Entretanto, tal medida contrariava o interesse público retirando a autonomia do Poder Executivo federal em relação à aplicação dos recursos, como já retromencionado, além de apresentar contradições em seus artigos, como o art. 3º, o qual apresentava princípios como eficiência e desburocratização, e, ao mesmo tempo, criava instâncias burocráticas e procedimentos que tornariam proibitivo o acesso ao fomento da cultura. Outrossim, ao autorizar que parte dos recursos do Fundo Nacional de Cultura fossem utilizados pelo Governo federal para cumprir o proposto, colocaria em risco a execução de projetos culturais, pelos entes federativos, uma vez que as medidas propostas não atenderiam requisitos tais como a necessidade de constarem do programa de trabalho anual do referido Fundo, de serem submetidos à análise técnica da área responsável e serem aprovados por Ministro de Estado, em conformidade com o disposto no art. 4º da Lei nº 8.313, de 23 de dezembro de 1991.

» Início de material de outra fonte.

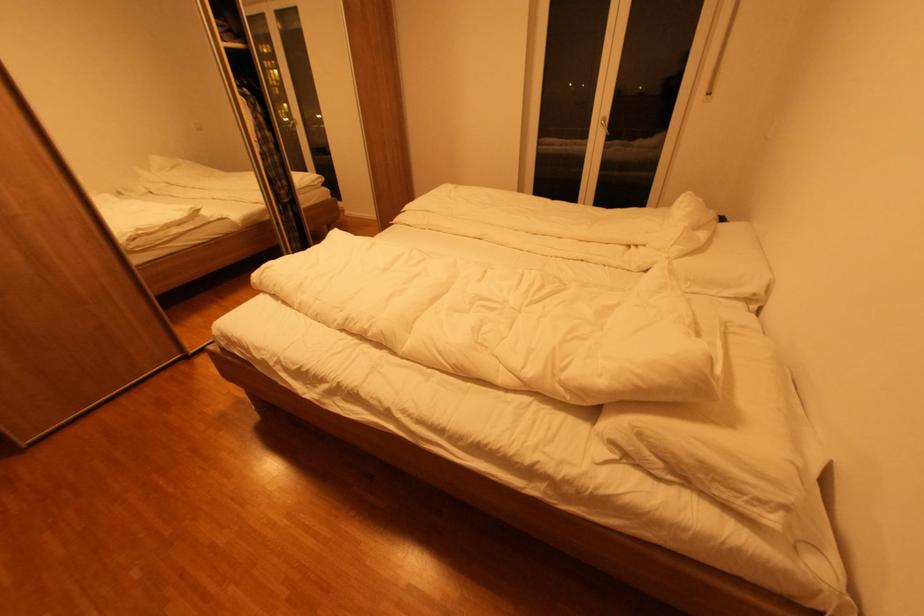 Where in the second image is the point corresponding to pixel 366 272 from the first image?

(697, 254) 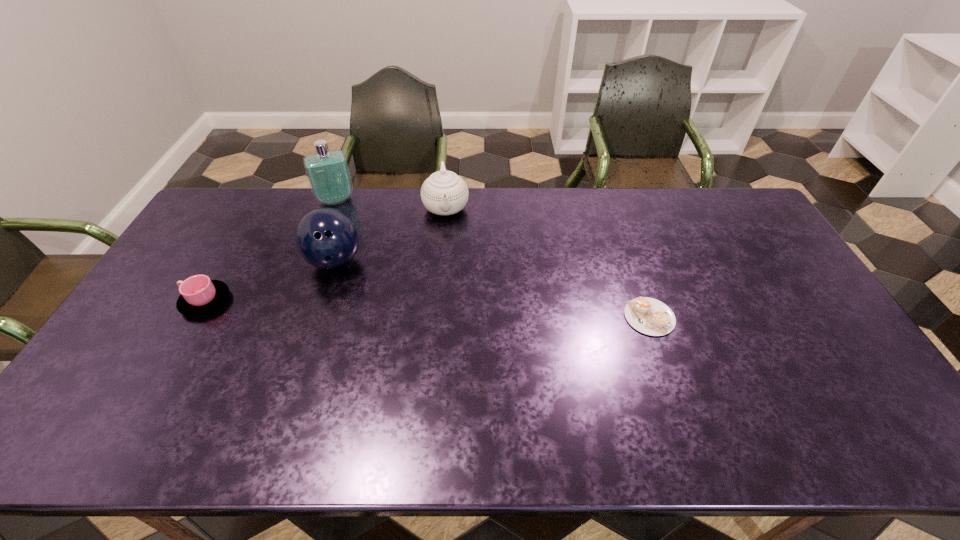 Where is `free region located 0.290m on the surface of the third nearest object near the finger holes`? free region located 0.290m on the surface of the third nearest object near the finger holes is located at coordinates (386, 343).

You are a GUI agent. You are given a task and a screenshot of the screen. Output one action in this format:
    pyautogui.click(x=<x>, y=<y>)
    Task: Click on the free space located on the surface of the third nearest object near the finger holes
    This screenshot has width=960, height=540.
    Given the screenshot: What is the action you would take?
    pyautogui.click(x=366, y=309)

You are a GUI agent. You are given a task and a screenshot of the screen. Output one action in this format:
    pyautogui.click(x=<x>, y=<y>)
    Task: Click on the free spot located on the front label of the tallest object
    The image size is (960, 540).
    Given the screenshot: What is the action you would take?
    pyautogui.click(x=362, y=280)

The width and height of the screenshot is (960, 540). Find the location of `vacant space located on the front label of the tallest object`. vacant space located on the front label of the tallest object is located at coordinates (361, 276).

Where is `vacant space situated 0.150m on the front label of the tallest object`? The image size is (960, 540). vacant space situated 0.150m on the front label of the tallest object is located at coordinates (348, 233).

Identify the location of vacant space located 0.390m on the spout of the chinaware. The image size is (960, 540). (452, 315).

This screenshot has height=540, width=960. I want to click on free region located 0.290m on the spout of the chinaware, so pos(450,289).

You are a GUI agent. You are given a task and a screenshot of the screen. Output one action in this format:
    pyautogui.click(x=<x>, y=<y>)
    Task: Click on the free spot located on the spout of the chinaware
    Image resolution: width=960 pixels, height=540 pixels.
    Given the screenshot: What is the action you would take?
    pyautogui.click(x=449, y=268)

The image size is (960, 540). I want to click on perfume situated at the far edge, so click(328, 174).

Where is `chinaware at the far edge`? The image size is (960, 540). chinaware at the far edge is located at coordinates (443, 193). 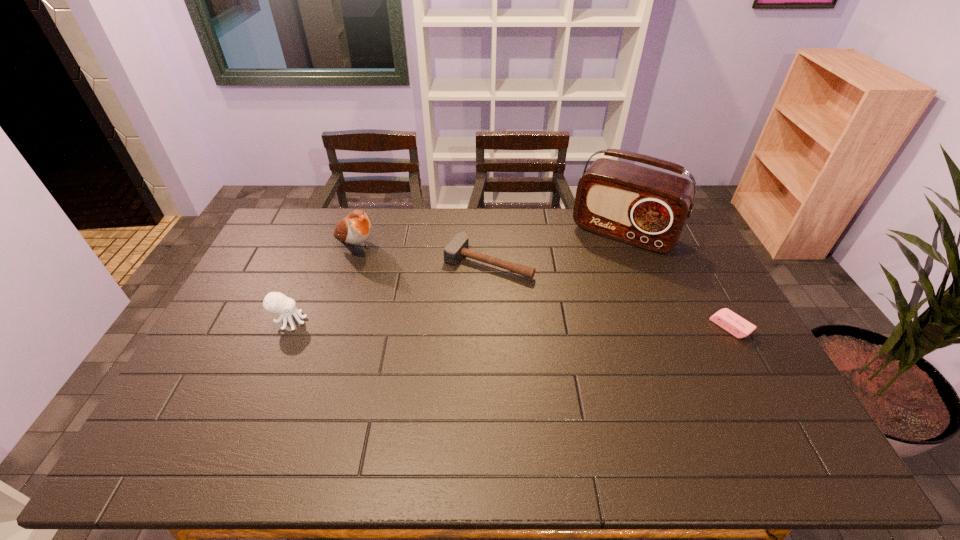 This screenshot has height=540, width=960. What are the coordinates of `object located at the left edge` in the screenshot? It's located at (275, 302).

Locate an element on the screen. This screenshot has width=960, height=540. eraser present at the right edge is located at coordinates (728, 320).

Locate an element on the screen. The width and height of the screenshot is (960, 540). radio receiver that is at the right edge is located at coordinates (647, 208).

The image size is (960, 540). I want to click on object at the far right corner, so click(x=647, y=208).

I want to click on free location at the far edge of the desktop, so click(606, 240).

The width and height of the screenshot is (960, 540). What are the coordinates of `free space at the near edge` in the screenshot? It's located at (461, 403).

Find the location of a particular element. vacant region at the right edge of the desktop is located at coordinates (727, 350).

The width and height of the screenshot is (960, 540). What are the coordinates of `vacant space at the far left corner of the desktop` in the screenshot? It's located at (274, 247).

At what (x,y) coordinates should I click in order to perform the action: click on unoccupied area between the octopus and the radio receiver. Please return your answer as a coordinate pair (x, y). Image resolution: width=960 pixels, height=540 pixels. Looking at the image, I should click on (457, 277).

Where is `vacant space that is in between the tallest object and the eraser`? vacant space that is in between the tallest object and the eraser is located at coordinates point(677,280).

Ainda, ao limitar o poder de aplicação de sanções pelo Poder Executivo federal estabelecendo que, caso houvesse desídia ou omissão de gestor na prestação de contas, os proponentes ficariam isentos de aplicação de qualquer penalidade, também contrariaria o interesse público, pois os termos ‘desídia’ e ‘descaso’ são termos gerais, subjetivos e inexatos, e possibilitariam interpretações diversas sobre o prazo limite de análise conclusiva sobre a prestação de contas pelo Poder Executivo federal.
Nesse sentido, o veto presidencial intervém oportunamente para equilíbrio das contas públicas, ao passo que não deixa o setor cultural desassistido, haja vista terem sido repassados recursos ao logo de todo período decretado de situação de emergência em saúde pública em decorrência da pandemia da covid-19.